Mohammad's attorneys say Silliman's prior statements to the media, at academic events and in congressional testimony, pose a risk of bias too high to be constitutionally tolerable.

According to court documents, in 2008, Silliman told the Los Angeles Times: “The fact is that we’re going to have a military commission for those the United States believes, and most of the world acknowledges, to be ring leaders of the 9/11 attacks."

In 2010, Silliman made another comment that Mohammad's attorneys have said shows he is already convinced of their guilt.

"We’ve got the major conspirators in the 9/11 attacks still at Guantanamo Bay — Khalid Sheikh Mohammed[sic] and four others[.]," Mohammad's 232-page petition for a writ of mandamus states.

According to Mohammad's petition, Silliman was quoted in the media again in 2011 about how Mohammad "will be" executed.

"He said, referring to Mr. Mohammad and to lethal injection executions carried out in the United States by the military, 'I’m assuming the same pattern will be followed, except for the location," the court documents say.

Silliman responded to the motion in June, arguing against recusal and saying that his prior statements did not reflect bias toward Mohammad or the other accused 9/11 conspirators.

But on Wednesday morning David Nevin, Mohammad's attorney, told the appeals panel that Silliman's past statements to the media should be "taken at face value."

"It seems to me there's a high risk that he meant what he said," Nevin argued, adding that Silliman would not have spoken them without having reached an internal judgment.

The relevant law requires recusal, he argued.

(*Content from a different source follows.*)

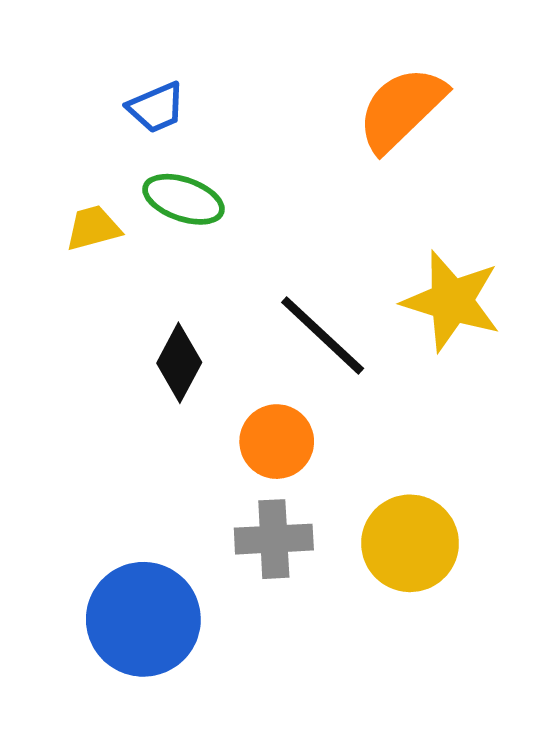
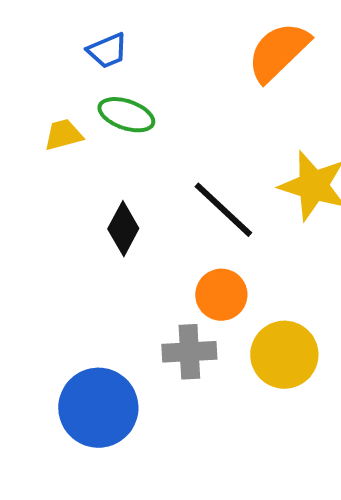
orange circle: (277, 442) -> (221, 295), moved

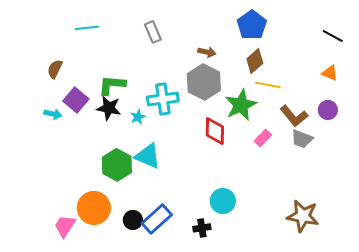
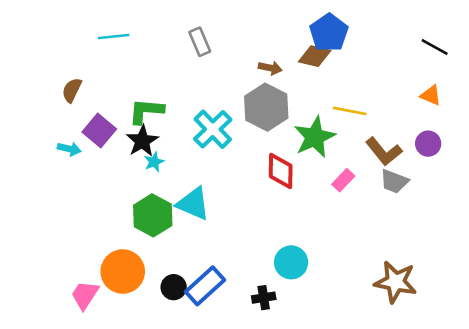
brown diamond: (255, 61) -> (315, 56), moved, turned 55
cyan cross: (163, 99) -> (213, 129), turned -36
black star: (109, 108) -> (142, 141), turned 30
cyan star: (138, 117) -> (154, 162), moved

U.S. Circuit Judge Thomas Griffith wasn't present for the oral arguments, but U.S. Circuit Judges Judith Rogers  and David Tatel zeroed in on language in the Manual for Military Commissions, which calls for recusal "when the judge, 'except in the performance of duties as military judge in a previous trial of the same or a related case, has expressed an opinion concerning the guilt or innocence of the accused.'"

Danielle Sue Tarin, who argued on behalf of the government, said the law governing recusal is limited to statements a judge makes only in their capacity as a judge, and not before.

This posed a problem for both Tatel and Rogers, who told Tarin her assertion runs counter to the plain language of the rule set forth in the Manual for Military Commissions.

Tarin said that law is inapplicable in this case and directed the judges to apply a different law, 28 U.S.C. § 455.

Even if the Military Commissions law did apply, Tarin said, the statements Silliman made did not reflect any conclusion about the guilt of Mohammad and the other alleged conspirators.

Tatel interrupted her, recalling Silliman’s statements.

“He’s clearly saying that Khalid Sheikh Mohammad is guilty of the charges,” he said.

Tarin cited several cases relying on 28 U.S.C. § 455, but Nevin told the court he was unfamiliar with them, asserting during rebuttal that the government had first raised the cases on Wednesday.

Nevin pointed to an order from the court issued on Tuesday, directing the parties to discuss the Military Commissions rule, not 28 U.S.C. § 455.

In closing remarks, Nevin said he found it hard to believe that a rule that does not contain a limitation about disqualifying statements could be reasonably interpreted to mean that.

Tatel noted during the hearing that if Mohammad is convicted, he could raise the issue during appeal. Why would the government want to jeopardize a conviction, Tatel asked Tarin.

Tarin said the government also has an interest in protecting the judiciary from disqualification. According to her understanding, unless a military judge resigns, only the president can remove a military judge from a panel.